WHAT YOU NEED TO DO
Count each line below that has "Users" anywhere in it. Answer with the total alone.

Page segmentation data:
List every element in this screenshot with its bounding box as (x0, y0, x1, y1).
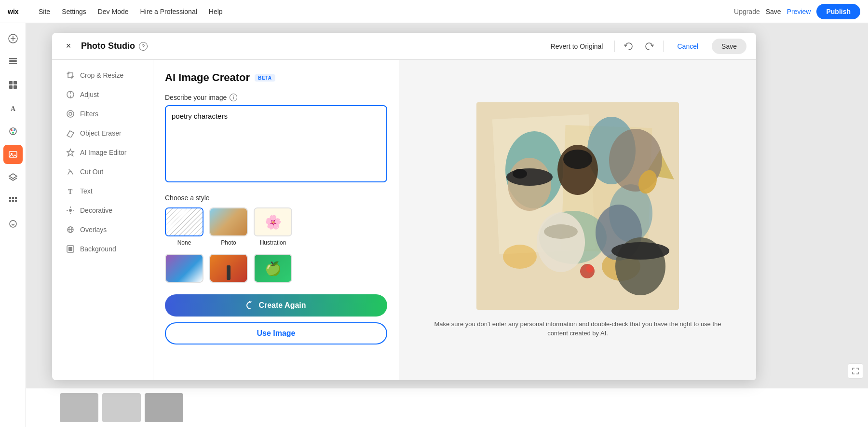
svg-text:A: A (11, 105, 16, 112)
sidebar-grid-icon[interactable] (3, 75, 23, 95)
save-modal-button[interactable]: Save (712, 39, 746, 54)
expand-icon[interactable] (848, 363, 863, 379)
modal-title: Photo Studio (81, 41, 135, 51)
top-save-button[interactable]: Save (766, 8, 781, 15)
wix-logo[interactable]: wix (8, 6, 27, 17)
style-4[interactable] (165, 254, 203, 283)
thumbnail-2[interactable] (102, 393, 141, 422)
svg-point-59 (563, 150, 592, 169)
style-none-bg (166, 208, 203, 235)
sidebar-image-icon[interactable] (3, 145, 23, 164)
svg-point-56 (506, 168, 553, 186)
tool-decorative[interactable]: Decorative (56, 201, 149, 220)
revert-button[interactable]: Revert to Original (545, 40, 609, 53)
generated-image (476, 102, 679, 310)
describe-info-icon[interactable]: i (230, 94, 237, 101)
create-again-button[interactable]: Create Again (165, 294, 387, 317)
style-grid-row1: None Photo 🌸 (165, 207, 387, 246)
svg-marker-18 (9, 174, 17, 179)
filters-icon (66, 109, 75, 119)
disclaimer-text: Make sure you don't enter any personal i… (433, 319, 722, 338)
style-5[interactable] (209, 254, 248, 283)
tool-filters[interactable]: Filters (56, 104, 149, 124)
svg-point-13 (11, 129, 13, 131)
modal-close-button[interactable]: × (62, 40, 75, 53)
background-icon (66, 244, 75, 254)
sidebar-pages-icon[interactable] (3, 52, 23, 71)
sidebar-apps-icon[interactable] (3, 191, 23, 210)
tool-eraser-label: Object Eraser (80, 129, 122, 137)
style-grid-row2: 🍏 (165, 254, 387, 283)
svg-point-35 (69, 209, 72, 212)
top-nav-right: Upgrade Save Preview Publish (734, 4, 860, 19)
use-image-button[interactable]: Use Image (165, 322, 387, 344)
nav-dev-mode[interactable]: Dev Mode (98, 8, 129, 15)
sidebar-layers-icon[interactable] (3, 168, 23, 187)
tool-object-eraser[interactable]: Object Eraser (56, 124, 149, 143)
use-image-label: Use Image (257, 329, 295, 337)
sidebar-paint-icon[interactable] (3, 122, 23, 141)
svg-marker-32 (67, 149, 74, 156)
sidebar-bottom-icon[interactable] (3, 214, 23, 234)
main-area: A × Photo Studio ? (0, 23, 868, 427)
ai-panel-title: AI Image Creator (165, 71, 250, 84)
tool-ai-editor-label: AI Image Editor (80, 149, 127, 156)
image-preview: Make sure you don't enter any personal i… (399, 60, 756, 380)
thumbnail-3[interactable] (145, 393, 183, 422)
tools-panel: Crop & Resize Adjust Filters (52, 60, 153, 380)
nav-settings[interactable]: Settings (62, 8, 86, 15)
redo-button[interactable] (642, 39, 657, 54)
style-5-thumb (209, 254, 248, 283)
generated-image-svg (476, 102, 679, 310)
svg-rect-10 (14, 85, 17, 89)
modal-body: Crop & Resize Adjust Filters (52, 60, 756, 380)
svg-point-30 (67, 110, 74, 117)
style-6-bg: 🍏 (255, 255, 291, 282)
tool-adjust[interactable]: Adjust (56, 85, 149, 104)
style-illustration-thumb: 🌸 (254, 207, 292, 236)
describe-textarea[interactable]: poetry characters (165, 105, 387, 182)
tool-background[interactable]: Background (56, 239, 149, 259)
svg-rect-21 (15, 197, 17, 199)
svg-point-31 (69, 112, 72, 115)
nav-site[interactable]: Site (39, 8, 50, 15)
publish-button[interactable]: Publish (816, 4, 860, 19)
undo-button[interactable] (621, 39, 636, 54)
modal-help-icon[interactable]: ? (139, 42, 148, 51)
cancel-button[interactable]: Cancel (669, 39, 706, 54)
tool-ai-editor[interactable]: AI Image Editor (56, 143, 149, 162)
adjust-icon (66, 90, 75, 99)
thumbnail-1[interactable] (60, 393, 98, 422)
nav-help[interactable]: Help (209, 8, 223, 15)
nav-hire[interactable]: Hire a Professional (140, 8, 197, 15)
upgrade-button[interactable]: Upgrade (734, 8, 760, 15)
style-photo[interactable]: Photo (209, 207, 248, 246)
page-content: × Photo Studio ? Revert to Original Canc… (26, 23, 868, 427)
tool-overlays[interactable]: Overlays (56, 220, 149, 239)
create-again-label: Create Again (258, 301, 306, 310)
tool-text[interactable]: T Text (56, 181, 149, 201)
tool-crop-label: Crop & Resize (80, 71, 123, 79)
tool-crop-resize[interactable]: Crop & Resize (56, 66, 149, 85)
style-5-bg (210, 255, 247, 282)
modal-header-right: Revert to Original Cancel Save (545, 39, 746, 54)
describe-label: Describe your image i (165, 94, 387, 101)
svg-point-65 (611, 242, 669, 260)
header-divider (614, 41, 615, 52)
style-illustration-label: Illustration (260, 239, 286, 246)
svg-point-67 (586, 265, 594, 273)
style-none[interactable]: None (165, 207, 203, 246)
choose-style-label: Choose a style (165, 194, 387, 202)
style-photo-label: Photo (221, 239, 236, 246)
svg-rect-23 (12, 200, 14, 202)
sidebar-add-icon[interactable] (3, 29, 23, 48)
preview-button[interactable]: Preview (787, 8, 811, 15)
style-6[interactable]: 🍏 (254, 254, 292, 283)
tool-cut-out[interactable]: Cut Out (56, 162, 149, 181)
sidebar-text-icon[interactable]: A (3, 98, 23, 118)
tool-cutout-label: Cut Out (80, 168, 103, 176)
svg-rect-44 (68, 247, 72, 251)
style-illustration[interactable]: 🌸 Illustration (254, 207, 292, 246)
ai-panel: AI Image Creator BETA Describe your imag… (153, 60, 399, 380)
ai-panel-header: AI Image Creator BETA (165, 71, 387, 84)
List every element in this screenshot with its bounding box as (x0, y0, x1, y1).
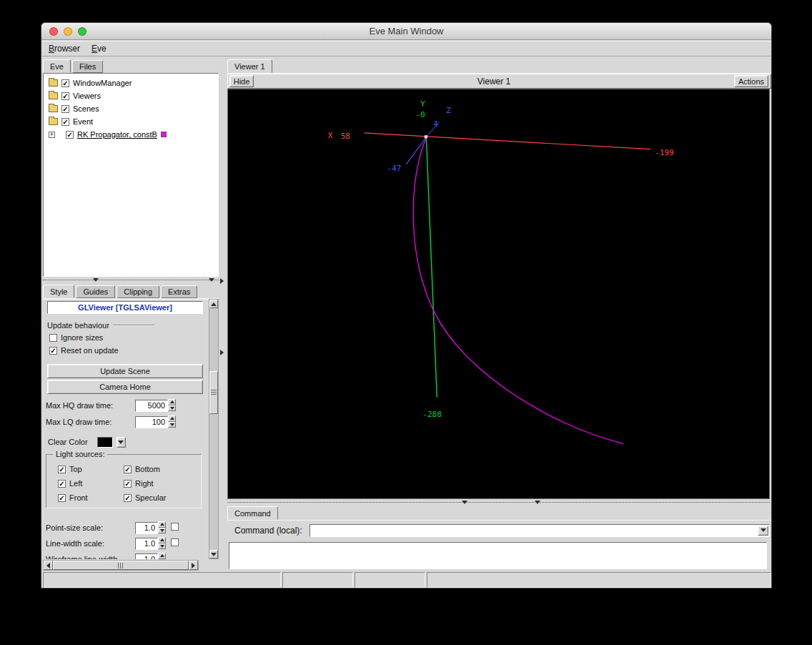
check-mark: ✓ (62, 119, 68, 125)
tree-checkbox[interactable]: ✓ (61, 92, 69, 100)
command-input[interactable] (312, 526, 756, 536)
tree-item[interactable]: ✓ WindowManager (44, 77, 218, 89)
spin-down-icon[interactable] (168, 405, 176, 412)
tab-guides[interactable]: Guides (76, 285, 115, 298)
scrollbar-thumb[interactable] (209, 371, 218, 414)
spin-down-icon[interactable] (158, 528, 166, 534)
tree-item-label[interactable]: WindowManager (73, 79, 132, 87)
vertical-splitter[interactable] (219, 59, 226, 571)
reset-on-update-checkbox[interactable]: ✓ (49, 347, 57, 355)
tree-checkbox[interactable]: ✓ (61, 118, 69, 126)
tree-item-label[interactable]: RK Propagator, constB (77, 130, 157, 139)
tree-item-label[interactable]: Viewers (73, 92, 101, 100)
gl-canvas[interactable]: X 58 -199 Y -0 -288 Z 4 -47 (228, 89, 769, 498)
spin-up-icon[interactable] (158, 537, 166, 543)
spin-up-icon[interactable] (158, 553, 166, 559)
titlebar[interactable]: Eve Main Window (41, 23, 771, 40)
spin-up-icon[interactable] (168, 415, 176, 422)
command-dropdown-button[interactable] (758, 526, 768, 536)
reset-on-update-option[interactable]: ✓ Reset on update (49, 346, 119, 355)
left-horizontal-splitter[interactable] (43, 277, 219, 284)
light-specular-option[interactable]: ✓ Specular (124, 493, 201, 502)
spin-up-icon[interactable] (168, 399, 176, 405)
scroll-down-button[interactable] (209, 550, 218, 558)
line-width-input[interactable]: 1.0 (135, 538, 158, 550)
point-size-spinner[interactable] (158, 521, 166, 533)
splitter-arrow-icon[interactable] (209, 278, 214, 282)
tree-item-label[interactable]: Event (73, 117, 93, 126)
tree-item[interactable]: ✓ Scenes (44, 102, 218, 115)
left-horizontal-scrollbar[interactable] (43, 560, 199, 571)
light-right-option[interactable]: ✓ Right (124, 479, 201, 488)
tab-viewer-1[interactable]: Viewer 1 (227, 59, 272, 73)
splitter-arrow-icon[interactable] (462, 501, 467, 504)
tab-files[interactable]: Files (72, 60, 103, 73)
tab-eve[interactable]: Eve (43, 59, 71, 73)
tree-checkbox[interactable]: ✓ (61, 79, 69, 87)
wireframe-input[interactable]: 1.0 (135, 553, 158, 560)
tab-command[interactable]: Command (227, 506, 278, 520)
zoom-button[interactable] (78, 27, 86, 36)
spin-down-icon[interactable] (158, 559, 166, 560)
spin-up-icon[interactable] (158, 521, 166, 528)
gl-viewport[interactable]: X 58 -199 Y -0 -288 Z 4 -47 (227, 89, 770, 499)
ignore-sizes-checkbox[interactable] (49, 334, 57, 342)
max-hq-spinner[interactable] (168, 399, 176, 411)
camera-home-button[interactable]: Camera Home (47, 380, 203, 394)
light-top-checkbox[interactable]: ✓ (58, 466, 66, 473)
light-left-option[interactable]: ✓ Left (58, 479, 124, 488)
line-width-spinner[interactable] (158, 537, 166, 549)
scroll-left-button[interactable] (44, 561, 53, 570)
clear-color-swatch[interactable] (97, 437, 113, 448)
tree-item[interactable]: ✓ Viewers (44, 89, 218, 102)
light-front-checkbox[interactable]: ✓ (58, 494, 66, 502)
light-specular-checkbox[interactable]: ✓ (124, 494, 132, 502)
light-bottom-checkbox[interactable]: ✓ (124, 466, 132, 473)
tree-item[interactable]: + ✓ RK Propagator, constB (44, 128, 218, 141)
actions-button[interactable]: Actions (734, 75, 768, 87)
max-hq-input[interactable]: 5000 (135, 400, 168, 412)
tree-item-label[interactable]: Scenes (73, 104, 99, 113)
splitter-arrow-icon[interactable] (93, 278, 99, 282)
tree-checkbox[interactable]: ✓ (66, 131, 74, 139)
glviewer-class-button[interactable]: GLViewer [TGLSAViewer] (47, 301, 203, 314)
wireframe-spinner[interactable] (158, 553, 166, 559)
menu-browser[interactable]: Browser (49, 44, 80, 54)
spin-down-icon[interactable] (158, 543, 166, 550)
light-top-option[interactable]: ✓ Top (58, 465, 124, 473)
splitter-arrow-icon[interactable] (535, 501, 540, 504)
minimize-button[interactable] (64, 27, 72, 36)
viewer-horizontal-splitter[interactable] (227, 499, 770, 506)
hide-button[interactable]: Hide (229, 75, 254, 87)
spin-down-icon[interactable] (168, 422, 176, 428)
expand-plus-icon[interactable]: + (49, 132, 55, 138)
close-button[interactable] (49, 27, 58, 36)
scroll-right-button[interactable] (189, 561, 198, 570)
update-scene-button[interactable]: Update Scene (47, 364, 203, 378)
style-panel-scrollbar[interactable] (209, 299, 219, 559)
light-left-checkbox[interactable]: ✓ (58, 480, 66, 488)
clear-color-dropdown-button[interactable] (117, 437, 126, 448)
tab-clipping[interactable]: Clipping (117, 285, 159, 298)
light-bottom-option[interactable]: ✓ Bottom (124, 465, 201, 473)
tree-checkbox[interactable]: ✓ (61, 105, 69, 113)
light-front-option[interactable]: ✓ Front (58, 493, 124, 502)
tab-extras[interactable]: Extras (161, 285, 197, 298)
track-color-swatch[interactable] (161, 132, 167, 137)
max-lq-input[interactable]: 100 (135, 416, 168, 428)
point-size-input[interactable]: 1.0 (135, 522, 158, 534)
scroll-up-button[interactable] (209, 300, 218, 308)
ignore-sizes-option[interactable]: Ignore sizes (49, 333, 103, 342)
tree-item[interactable]: ✓ Event (44, 115, 218, 128)
splitter-arrow-icon[interactable] (220, 278, 224, 284)
scrollbar-thumb[interactable] (53, 561, 189, 570)
menu-eve[interactable]: Eve (91, 44, 107, 54)
tab-style[interactable]: Style (43, 285, 74, 298)
point-size-checkbox[interactable] (171, 523, 179, 531)
command-combobox[interactable] (310, 524, 770, 537)
splitter-arrow-icon[interactable] (220, 350, 224, 355)
command-row: Command (local): (227, 520, 770, 541)
max-lq-spinner[interactable] (168, 415, 176, 428)
line-width-checkbox[interactable] (171, 538, 179, 546)
light-right-checkbox[interactable]: ✓ (124, 480, 132, 488)
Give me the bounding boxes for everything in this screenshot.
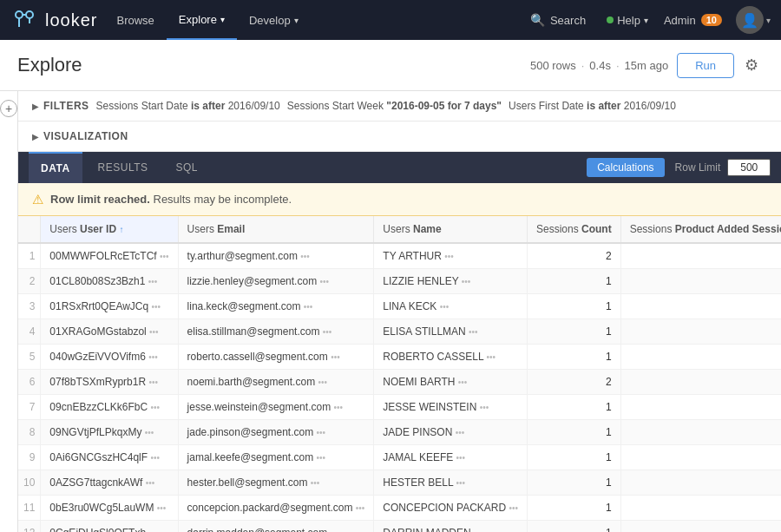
col-email[interactable]: Users Email	[178, 216, 374, 243]
settings-button[interactable]: ⚙	[739, 50, 764, 80]
email-dots-icon[interactable]: •••	[318, 378, 327, 387]
filters-toggle[interactable]: ▶ FILTERS	[32, 100, 89, 112]
email-dots-icon[interactable]: •••	[316, 428, 325, 437]
row-number: 3	[18, 294, 41, 319]
avatar-button[interactable]: 👤	[736, 6, 764, 34]
calculations-button[interactable]: Calculations	[587, 158, 664, 177]
product-count-cell: 1	[620, 445, 781, 470]
email-dots-icon[interactable]: •••	[323, 327, 332, 337]
id-dots-icon[interactable]: •••	[145, 428, 154, 437]
top-nav: looker Browse Explore ▾ Develop ▾ 🔍 Sear…	[0, 0, 781, 40]
id-dots-icon[interactable]: •••	[148, 352, 158, 362]
name-dots-icon[interactable]: •••	[458, 378, 468, 387]
id-dots-icon[interactable]: •••	[148, 277, 158, 286]
nav-develop[interactable]: Develop ▾	[237, 0, 311, 40]
tab-sql[interactable]: SQL	[164, 152, 211, 183]
id-dots-icon[interactable]: •••	[150, 403, 160, 412]
sort-asc-icon: ↑	[119, 225, 123, 234]
col-sessions-count[interactable]: Sessions Count	[528, 216, 621, 243]
product-count-cell: 0	[620, 420, 781, 445]
user-id-cell: 01RSxRrt0QEAwJCq •••	[41, 294, 178, 319]
col-name[interactable]: Users Name	[374, 216, 528, 243]
name-dots-icon[interactable]: •••	[480, 403, 489, 412]
page-title: Explore	[17, 54, 530, 76]
row-limit-input[interactable]	[727, 159, 771, 176]
email-dots-icon[interactable]: •••	[304, 302, 313, 312]
id-dots-icon[interactable]: •••	[149, 327, 159, 337]
svg-point-1	[26, 11, 33, 18]
name-dots-icon[interactable]: •••	[462, 277, 471, 286]
name-dots-icon[interactable]: •••	[474, 529, 483, 532]
filters-arrow-icon: ▶	[32, 102, 39, 111]
email-dots-icon[interactable]: •••	[333, 403, 343, 412]
name-dots-icon[interactable]: •••	[456, 453, 466, 463]
col-user-id[interactable]: Users User ID ↑	[41, 216, 178, 243]
user-id-cell: 09NGVtjPfLPkqxMy •••	[41, 420, 178, 445]
email-cell: roberto.cassell@segment.com •••	[178, 345, 374, 370]
avatar-chevron-icon: ▾	[766, 16, 771, 25]
table-row: 2 01CL80b08Sz3Bzh1 ••• lizzie.henley@seg…	[18, 269, 781, 294]
develop-chevron-icon: ▾	[294, 16, 299, 25]
svg-point-0	[16, 11, 23, 18]
warning-bold-text: Row limit reached.	[50, 193, 150, 206]
nav-explore[interactable]: Explore ▾	[167, 0, 237, 40]
user-id-cell: 09cnEBzzCLKk6FbC •••	[41, 395, 178, 420]
email-cell: jamal.keefe@segment.com •••	[178, 445, 374, 470]
name-dots-icon[interactable]: •••	[456, 478, 466, 488]
viz-label: VISUALIZATION	[43, 130, 128, 142]
data-table: Users User ID ↑ Users Email Users Name S…	[18, 216, 781, 532]
id-dots-icon[interactable]: •••	[148, 529, 158, 532]
user-id-cell: 07f8bTSXmRyprb1R •••	[41, 370, 178, 395]
product-count-cell: 0	[620, 470, 781, 496]
warning-icon: ⚠	[32, 192, 43, 207]
tab-results[interactable]: RESULTS	[86, 152, 161, 183]
name-dots-icon[interactable]: •••	[487, 352, 496, 362]
email-cell: darrin.madden@segment.com •••	[178, 521, 374, 533]
email-dots-icon[interactable]: •••	[331, 352, 340, 362]
row-number: 12	[18, 521, 41, 533]
name-cell: LIZZIE HENLEY •••	[374, 269, 528, 294]
run-button[interactable]: Run	[677, 53, 734, 78]
name-dots-icon[interactable]: •••	[509, 503, 518, 513]
header-meta: 500 rows · 0.4s · 15m ago	[530, 59, 668, 72]
product-count-cell: 1	[620, 496, 781, 521]
table-row: 4 01XRAGoMGstabzol ••• elisa.stillman@se…	[18, 319, 781, 345]
email-dots-icon[interactable]: •••	[356, 503, 365, 513]
email-dots-icon[interactable]: •••	[300, 252, 310, 261]
id-dots-icon[interactable]: •••	[146, 478, 155, 488]
table-row: 11 0bE3ru0WCg5LauWM ••• concepcion.packa…	[18, 496, 781, 521]
row-number: 2	[18, 269, 41, 294]
id-dots-icon[interactable]: •••	[152, 302, 161, 312]
row-number: 4	[18, 319, 41, 345]
tab-data[interactable]: DATA	[29, 152, 82, 183]
email-dots-icon[interactable]: •••	[316, 453, 325, 463]
col-product-count[interactable]: Sessions Product Added Session Count	[620, 216, 781, 243]
email-dots-icon[interactable]: •••	[330, 529, 339, 532]
name-dots-icon[interactable]: •••	[440, 302, 450, 312]
admin-button[interactable]: Admin 10	[657, 14, 729, 27]
table-container: Users User ID ↑ Users Email Users Name S…	[18, 216, 781, 532]
table-row: 1 00MWWFOLRcETcTCf ••• ty.arthur@segment…	[18, 243, 781, 269]
row-limit-label: Row Limit	[675, 161, 721, 174]
name-dots-icon[interactable]: •••	[469, 327, 478, 337]
row-number: 6	[18, 370, 41, 395]
add-field-button[interactable]: +	[0, 100, 17, 117]
email-dots-icon[interactable]: •••	[319, 277, 329, 286]
id-dots-icon[interactable]: •••	[150, 453, 160, 463]
name-dots-icon[interactable]: •••	[456, 428, 465, 437]
logo[interactable]: looker	[10, 6, 97, 34]
help-button[interactable]: Help ▾	[598, 0, 657, 40]
visualization-toggle[interactable]: ▶ VISUALIZATION	[32, 130, 128, 142]
count-cell: 1	[528, 420, 621, 445]
email-dots-icon[interactable]: •••	[311, 478, 320, 488]
help-dot	[607, 16, 614, 23]
dot1: ·	[581, 59, 585, 72]
search-button[interactable]: 🔍 Search	[518, 0, 598, 40]
filter-2: Sessions Start Week "2016-09-05 for 7 da…	[287, 100, 502, 112]
id-dots-icon[interactable]: •••	[157, 503, 167, 513]
id-dots-icon[interactable]: •••	[160, 252, 169, 261]
help-chevron-icon: ▾	[644, 16, 648, 25]
nav-browse[interactable]: Browse	[104, 0, 166, 40]
name-dots-icon[interactable]: •••	[444, 252, 454, 261]
id-dots-icon[interactable]: •••	[148, 378, 158, 387]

ANSWER AREA
5